In May 2012, Joan Acocella published a review in the New Yorker of Henry Hitchings’ new book The Language Wars: A History of Proper English that frustrated many a linguist and lexicographer due to its oversimplification of the prescriptive–descriptive “war” and some of its misinformation about descriptive approaches to language. Mark Liberman (2012) responded on the blog Language Log: “either the topic was not felt to be important enough to merit elementary editorial supervision, or there is no one at the magazine with any competence in the area involved.” His frustration with the lack of linguistic knowledge among even the highly educated is palpable. And then came the end of the review, where Acocella tries to undercut Hitchings’ critique of prescriptive approaches to language by pointing out that Hitchings went to Oxford, wrote a dissertation about Samuel Johnson, and follows the formal conventions of edited standard English in his academic English. He talks the talk, she argues, but does not walk the walk.

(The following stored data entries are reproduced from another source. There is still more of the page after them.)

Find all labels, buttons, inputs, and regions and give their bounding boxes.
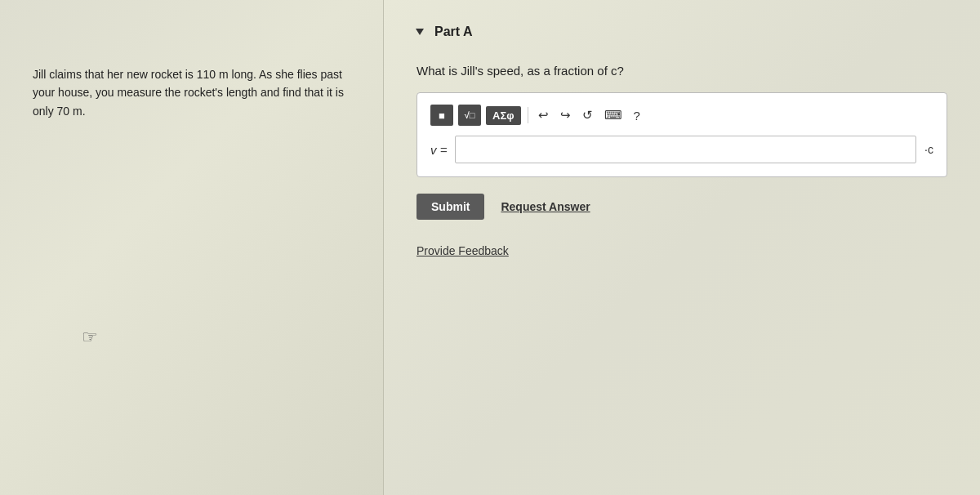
collapse-icon[interactable] (416, 29, 424, 35)
redo-icon[interactable]: ↪ (557, 106, 574, 124)
math-toolbar: ■ √□ ΑΣφ ↩ ↪ ↺ ⌨ ? (430, 105, 933, 126)
submit-button[interactable]: Submit (416, 194, 484, 220)
radical-icon: √□ (465, 110, 475, 120)
symbol-label: ΑΣφ (492, 109, 514, 122)
toolbar-separator (528, 107, 528, 123)
cursor-icon: ☞ (82, 327, 98, 348)
matrix-icon: ■ (439, 109, 445, 122)
actions-row: Submit Request Answer (416, 194, 947, 220)
part-header: Part A (416, 25, 947, 39)
part-title: Part A (434, 25, 473, 39)
matrix-button[interactable]: ■ (430, 105, 453, 126)
help-icon[interactable]: ? (630, 107, 644, 124)
input-row: v = ·c (430, 136, 933, 163)
provide-feedback-link[interactable]: Provide Feedback (416, 244, 947, 257)
right-panel: Part A What is Jill's speed, as a fracti… (384, 0, 980, 495)
answer-input[interactable] (455, 136, 916, 163)
left-panel: Jill claims that her new rocket is 110 m… (0, 0, 384, 495)
problem-text: Jill claims that her new rocket is 110 m… (33, 65, 351, 120)
reset-icon[interactable]: ↺ (579, 106, 596, 124)
request-answer-link[interactable]: Request Answer (501, 200, 590, 213)
question-text: What is Jill's speed, as a fraction of c… (416, 64, 947, 78)
symbol-button[interactable]: ΑΣφ (486, 106, 521, 125)
unit-label: ·c (924, 143, 933, 156)
undo-icon[interactable]: ↩ (535, 106, 552, 124)
answer-box: ■ √□ ΑΣφ ↩ ↪ ↺ ⌨ ? v = ·c (416, 92, 947, 177)
v-label: v = (430, 143, 447, 157)
keyboard-icon[interactable]: ⌨ (601, 106, 626, 124)
radical-button[interactable]: √□ (458, 105, 481, 126)
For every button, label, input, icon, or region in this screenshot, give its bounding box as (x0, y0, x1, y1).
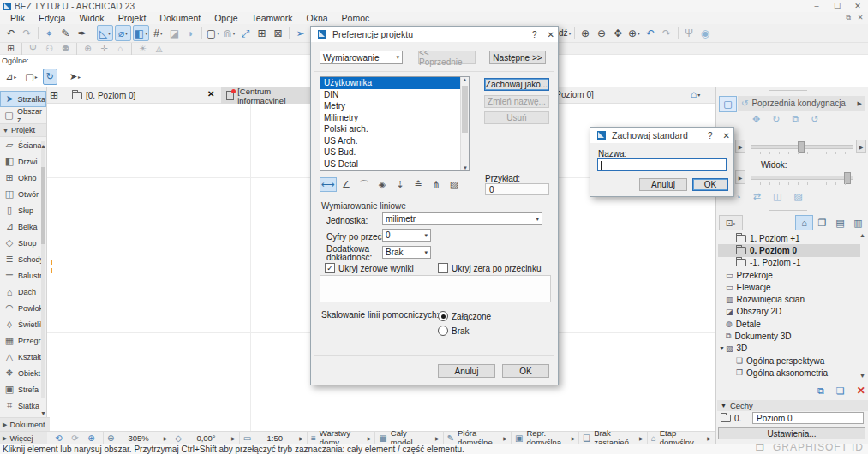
rotate-tool-button[interactable]: ↻ (43, 69, 57, 85)
quickbar-pen-set[interactable]: ✎Pióra domyślne▶ (444, 432, 512, 445)
tool-powloka[interactable]: ◠Powłok. (0, 300, 46, 316)
delete-button[interactable]: Usuń (484, 111, 549, 124)
help-button[interactable]: ? (708, 131, 713, 140)
cancel-button[interactable]: Anuluj (639, 178, 687, 191)
quad-view-icon[interactable]: ⊞ (50, 89, 58, 101)
navigator-item-rozwinięcia-ścian[interactable]: ▥Rozwinięcia ścian (718, 293, 860, 305)
snap-points-icon[interactable]: ◧▾ (133, 25, 149, 41)
menu-plik[interactable]: Plik (3, 12, 32, 24)
rename-button[interactable]: Zmień nazwę... (484, 95, 549, 108)
show-reference-icon[interactable]: ◔ (735, 192, 741, 202)
close-button[interactable]: ✕ (847, 0, 868, 12)
maximize-button[interactable]: ☐ (827, 0, 847, 12)
zoom-previous-icon[interactable]: ⟲ (51, 431, 66, 445)
list-scrollbar[interactable]: ▲▼ (460, 77, 469, 170)
toolbox-scroll-up-icon[interactable]: ▲ (40, 143, 46, 149)
walk-mode-icon[interactable]: Ψ (26, 44, 40, 54)
doc-close-button[interactable]: ✕ (854, 13, 866, 22)
tab-overview-button[interactable]: ⌂ ▾ (691, 88, 700, 100)
name-input[interactable] (597, 158, 727, 171)
layout-book-tab[interactable]: ▤ (831, 215, 849, 230)
toolbox-section-document[interactable]: ▶ Dokument (0, 417, 50, 432)
tool-strop[interactable]: ◇Strop (0, 235, 46, 251)
category-select[interactable]: Wymiarowanie▾ (320, 51, 403, 64)
people-icon[interactable]: ⚉ (58, 44, 73, 54)
camera-path-icon[interactable]: ✛ (97, 44, 111, 54)
tree-scroll-down-icon[interactable]: ▼ (859, 373, 866, 379)
save-dialog-titlebar[interactable]: Zachowaj standard ? ✕ (590, 128, 733, 143)
marquee-tool-button[interactable]: ▢▸ (21, 69, 40, 85)
decimals-select[interactable]: 0▾ (382, 229, 431, 242)
properties-header[interactable]: ▼ Cechy (717, 400, 868, 411)
trace-slider1[interactable] (751, 145, 853, 149)
navigator-item--1-poziom-1[interactable]: -1. Poziom -1 (718, 257, 860, 269)
navigator-project-chooser-button[interactable]: ⊡ ▸ (719, 215, 743, 230)
unit-select[interactable]: milimetr▾ (382, 212, 542, 225)
menu-teamwork[interactable]: Teamwork (245, 12, 300, 24)
wheel-icon[interactable]: ⊕ (81, 44, 95, 54)
search-dropdown-icon[interactable]: ▾ (569, 30, 572, 36)
quickbar-layers[interactable]: ≡Warstwy domy...▶ (308, 432, 375, 445)
sun-study-icon[interactable]: ☀ (135, 44, 150, 54)
navigator-item-1-poziom-1[interactable]: 1. Poziom +1 (718, 232, 860, 244)
next-view-icon[interactable]: ↷ (660, 26, 674, 40)
tool-swietlik[interactable]: ◊Świetlik (0, 316, 46, 332)
trace-slider2[interactable] (751, 176, 853, 180)
save-as-button[interactable]: Zachowaj jako... (484, 78, 549, 91)
minimize-button[interactable]: – (806, 0, 827, 12)
area-calculation-icon[interactable]: ▨ (446, 177, 463, 192)
tool-ksztalt[interactable]: △Kształt (0, 349, 46, 365)
project-map-tab[interactable]: ⌂ (795, 215, 813, 230)
ok-button[interactable]: OK (502, 364, 549, 378)
filter-reference-icon[interactable]: ▨ (793, 191, 802, 202)
swap-reference-icon[interactable]: ⇄ (753, 191, 761, 202)
tab-info-center[interactable]: [Centrum informacyjne] (221, 87, 310, 104)
settings-button[interactable]: Ustawienia... (718, 427, 865, 439)
help-button[interactable]: ? (532, 30, 537, 39)
navigator-item-elewacje[interactable]: ▭Elewacje (718, 281, 860, 293)
polyline-tool-button[interactable]: ⊿▸ (2, 69, 20, 85)
view-map-tab[interactable]: ❐ (813, 215, 831, 230)
cancel-button[interactable]: Anuluj (438, 364, 495, 378)
zoom-out-icon[interactable]: ⊖ (595, 26, 609, 40)
extra-accuracy-select[interactable]: Brak▾ (382, 246, 431, 259)
camera-icon[interactable]: ◬ (152, 44, 166, 54)
previous-view-icon[interactable]: ↶ (644, 26, 658, 40)
tool-okno[interactable]: ⊞Okno (0, 170, 46, 186)
navigator-item-3d[interactable]: ▼▧3D (718, 343, 860, 355)
trace-header[interactable]: ↺ Poprzednia kondygnacja ▶ (738, 96, 865, 111)
tool-dach[interactable]: ⌂Dach (0, 284, 46, 300)
menu-pomoc[interactable]: Pomoc (335, 12, 377, 24)
story-name-field[interactable]: Poziom 0 (752, 412, 864, 424)
menu-okna[interactable]: Okna (299, 12, 334, 24)
tool-schody[interactable]: ≣Schody (0, 251, 46, 267)
snap-guides-icon[interactable]: ⌀▾ (115, 25, 131, 41)
tool-przegroda[interactable]: ▦Przegr. (0, 332, 46, 349)
trace-slider2-left-button[interactable]: ▶ (735, 170, 745, 184)
preferences-dialog-titlebar[interactable]: Preferencje projektu ? ✕ (311, 27, 558, 42)
tab-story[interactable]: [0. Poziom 0] (67, 87, 204, 104)
linear-dimension-icon[interactable]: ⟷ (320, 177, 337, 192)
navigator-item-0-poziom-0[interactable]: 0. Poziom 0 (718, 244, 860, 256)
marker-icon[interactable]: ➢ (293, 26, 308, 40)
new-viewpoint-icon[interactable]: ⧉ (817, 385, 824, 397)
tool-belka[interactable]: ⊿Belka (0, 218, 46, 235)
eraser-icon[interactable]: ◪ (167, 26, 182, 40)
lock-icon[interactable]: ⋒▾ (222, 26, 236, 40)
trace-slider1-right-button[interactable]: ▶ (856, 140, 866, 153)
rotate-reference-icon[interactable]: ↻ (772, 114, 780, 125)
navigator-item-ogólna-perspektywa[interactable]: ❏Ogólna perspektywa (718, 355, 860, 367)
tool-sciana[interactable]: ▱Ściana (0, 137, 46, 153)
tool-marquee[interactable]: ▢ Obszar z (0, 107, 46, 123)
reset-reference-icon[interactable]: ↺ (811, 114, 818, 125)
trace-slider1-left-button[interactable]: ▶ (735, 140, 745, 153)
arrow-tool-button[interactable]: ➤▸ (66, 69, 84, 85)
delete-icon[interactable]: ✕ (857, 385, 865, 397)
radial-dimension-icon[interactable]: ⌒ (356, 177, 373, 192)
tab-close-icon[interactable]: ✕ (207, 89, 214, 99)
dialog-close-button[interactable]: ✕ (723, 131, 730, 140)
tool-drzwi[interactable]: ◧Drzwi (0, 153, 46, 170)
transform-icon[interactable]: ⤢ (238, 26, 253, 40)
zoom-next-icon[interactable]: ⟳ (68, 431, 82, 445)
tool-arrow[interactable]: ➤ Strzałka (0, 91, 46, 107)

This attack, which reproduces many similar ones on “descriptive linguists” over the years, fundamentally misunderstands the argument that the vast majority of linguists – who by training take a descriptive approach to language – are making about prescriptive rules of all sorts, be they about standard English, formal style, restoration of older forms, or politically responsive language reform. The misunderstanding is captured starkly by Ryan Bloom (2012) in his New Yorker Page-Turner blog post written a little over two weeks after Acocella’s review, in which he sets up “straw descriptivists,” asserting the following:
People who say otherwise, who say that in all situations we should speak and write however we’d like, are ignoring the current reality. This group, known as descriptivists, may be fighting for noble ideas, for things like the levelling of élitism and the smoothing of social class, but they are neglecting the real-world costs of those ideas, neglecting the flesh-and-blood humans who are denied a job or education because, as wrong as it is, they are being harshly judged for how they speak and write today.